What does this indicate? Is there a bug in the code? Or is the code not robust enough?
From my personal understanding, this is simply a unit test that was not written well, failing to catch the invalid parameter case!
4. The essence of assert
Assert is for validity verification, its main purpose is: to make our program crash as much as possible during the development phase. Every crash indicates that there is a bug in the code that needs to be fixed.
When we write an assert statement, it means that: the situation where the assertion fails is not allowed. We must ensure that the assertion succeeds for the program to continue executing.
5. The essence of if-else
If-else statements are used for logical processing; they are meant to handle various possible situations. This means: each branch is reasonable and allowed, and we need to handle these branches.
6. My preferred version
char *my_concat(char *str1, char *str2){ // Parameters must be valid assert(NULL != str1); assert(NULL != str2); int len1 = strlen(str1); int len2 = strlen(str2); int len3 = len1 + len2; char *new_str = (char *)malloc(len3 + 1); // The possibility of heap allocation failure is reasonable and allowed. if (!new_str) return NULL; memset(new_str, 0 len3 + 1); sprintf(new_str, "%s%s", str1, str2); return new_str;}For parameters: I believe that the parameters passed in must be valid. If invalid parameters appear, it indicates that there is a bug in the code, not allowed to occur, and must be resolved.
For resource allocation results (malloc function): I believe that resource allocation failure is reasonable, possible, and allowed, and I have also handled this situation.

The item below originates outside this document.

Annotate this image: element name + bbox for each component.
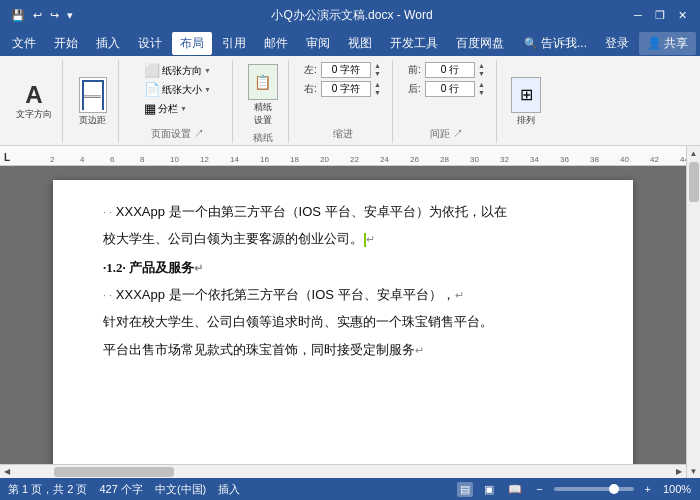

Of course, it is not to say that parameter checks must use assert; it mainly depends on different scenarios and semantics. For example, in the following case:
int g_state;void get_error_str(bool flag){ if (TRUE == flag) { g_state = 1; assert(1 == g_state); // Ensure assignment success } else { g_state = 0; assert(0 == g_state); // Ensure assignment success }}The flag parameter represents different branch situations, and after assigning to g_state, we must ensure the correctness of the assignment result, so we use assert.
4. Conclusion
This article analyzes a relatively obscure and vague concept in C language, which seems somewhat abstract, but indeed requires us to stop and think carefully.
If there are some situations that I really can’t grasp, I will ask myself a question:
Is this situation allowed to occur?
Not allowed: use assert to catch all error situations during the development phase;
Allowed: use if-else, indicating that this is a reasonable logic that needs further processing.